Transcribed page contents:
┏━━
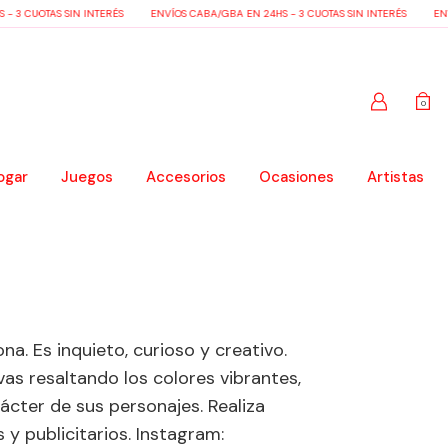
 3 CUOTAS SIN INTERÉS
ENVÍOS CABA/GBA EN 24HS - 3 CUOTAS SIN INTERÉS
ENVÍ
0
ogar
Juegos
Accesorios
Ocasiones
Artistas
na. Es inquieto, curioso y creativo.
as resaltando los colores vibrantes,
rácter de sus personajes. Realiza
 y publicitarios. Instagram:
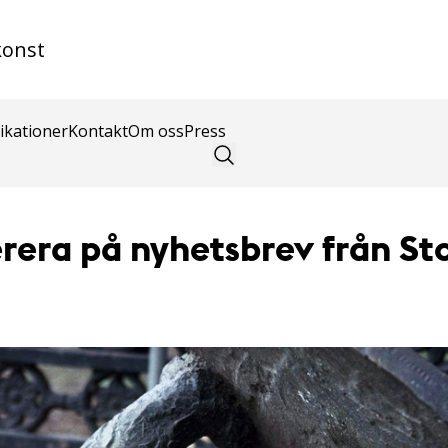
konst
ikationer
Kontakt
Om oss
Press
era på nyhetsbrev från S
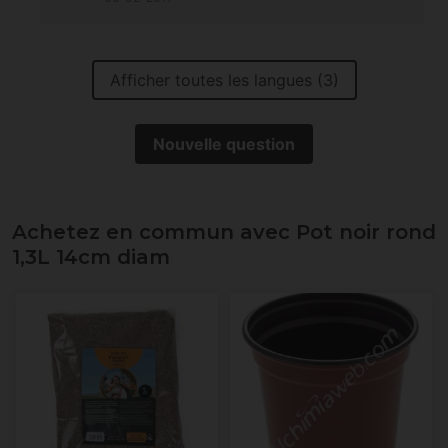
Afficher toutes les langues (3)
Nouvelle question
Achetez en commun avec Pot noir rond
1,3L 14cm diam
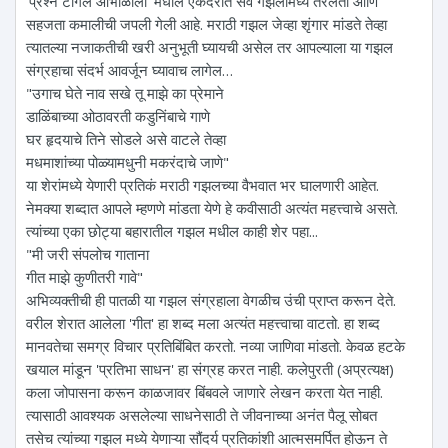
'प्रश्न टांगले आभाळाला' मधील एकंदरीत सर्व गझलांमध्ये तरलता आणि
सहजता कमालीची जपली गेली आहे. मराठी गझल जेव्हा शृंगार मांडते तेव्हा
त्यातल्या नजाकतीची खरी अनुभूती घ्यायची असेल तर आपल्याला या गझल
संग्रहाचा संदर्भ आवर्जून घ्यावाच लागेल…
"उगाच घेते नाव सखे तू माझे का प्रेमाने
डाळिंबाच्या ओठावरती कडुनिंबाचे गाणे
घर हृदयाचे तिने सोडले असे वाटले तेव्हा
मधमाशांच्या पोळ्यामधुनी मकरंदाचे जाणे"
या शेरांमध्ये येणारी प्रतिकं मराठी गझलच्या वैभवात भर घालणारी आहेत.
नेमक्या शब्दात आपले म्हणणे मांडता येणे हे कवीसाठी अत्यंत महत्त्वाचे असते.
त्यांच्या एका छोट्या बहारातील गझल मधील काही शेर पहा...
"मी जरी संपलोच गाताना
गीत माझे कुणीतरी गावे"
अभिव्यक्तीची ही पातळी या गझल संग्रहाला वेगळीच उंची प्राप्त करून देते.
वरील शेरात आलेला 'गीत' हा शब्द मला अत्यंत महत्त्वाचा वाटतो. हा शब्द
मानवतेचा समग्र विचार प्रतिबिंबित करतो. नव्या जाणिवा मांडतो. केवळ हटके
खयाल मांडून 'प्रतिभा साधन' हा संग्रह करत नाही. कलेपुरती (अप्रत्यक्ष)
कला जोपासना करून काळजावर बिंबवले जाणारे लेखन करता येत नाही.
त्यासाठी आवश्यक असलेल्या साधनेसाठी ते जीवनाच्या अनंत पैलू सोबत
तसेच त्यांच्या गझल मध्ये येणाऱ्या सौंदर्य प्रतिकांशी आत्मसमर्पित होऊन ते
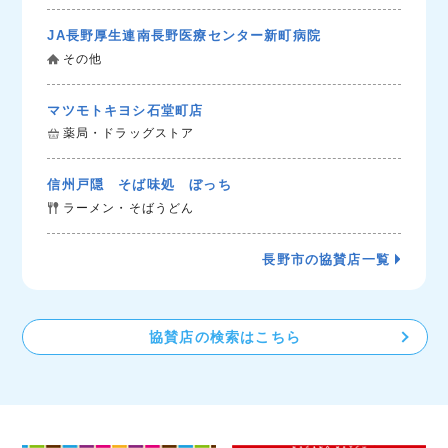
JA長野厚生連南長野医療センター新町病院
その他
マツモトキヨシ石堂町店
薬局・ドラッグストア
信州戸隠 そば味処 ぼっち
ラーメン・そばうどん
長野市の協賛店一覧
協賛店の検索はこちら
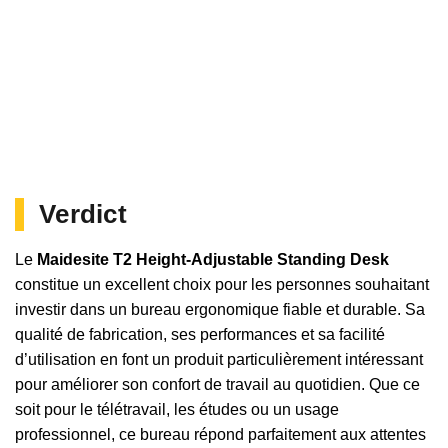
Verdict
Le
Maidesite T2 Height-Adjustable Standing Desk
constitue un excellent choix pour les personnes souhaitant
investir dans un bureau ergonomique fiable et durable. Sa
qualité de fabrication, ses performances et sa facilité
d’utilisation en font un produit particulièrement intéressant
pour améliorer son confort de travail au quotidien. Que ce
soit pour le télétravail, les études ou un usage
professionnel, ce bureau répond parfaitement aux attentes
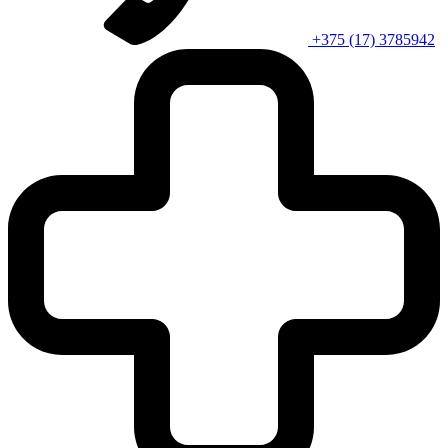
+375 (17) 3785942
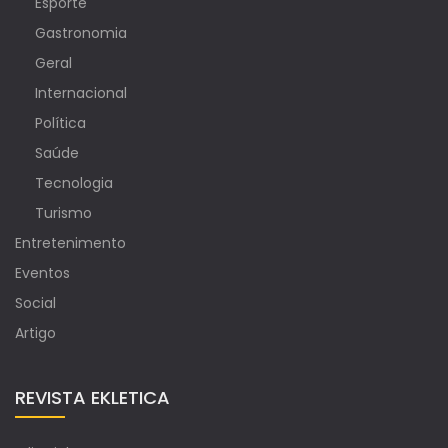
Esporte
Gastronomia
Geral
Internacional
Política
Saúde
Tecnologia
Turismo
Entretenimento
Eventos
Social
Artigo
REVISTA EKLETICA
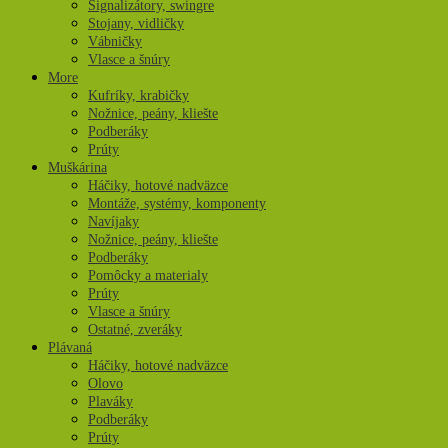
Signalizátory, swingre
Stojany, vidličky
Vábničky
Vlasce a šnúry
More
Kufríky, krabičky
Nožnice, peány, kliešte
Podberáky
Prúty
Muškárina
Háčiky, hotové nadväzce
Montáže, systémy, komponenty
Navíjaky
Nožnice, peány, kliešte
Podberáky
Pomôcky a materialy
Prúty
Vlasce a šnúry
Ostatné, zveráky
Plávaná
Háčiky, hotové nadväzce
Olovo
Plaváky
Podberáky
Prúty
┗━━
YOUR ASSIGNMENT | How many lines in the records hold the string "pour"? Reply with the number alone.

COMPLETED TASK | 3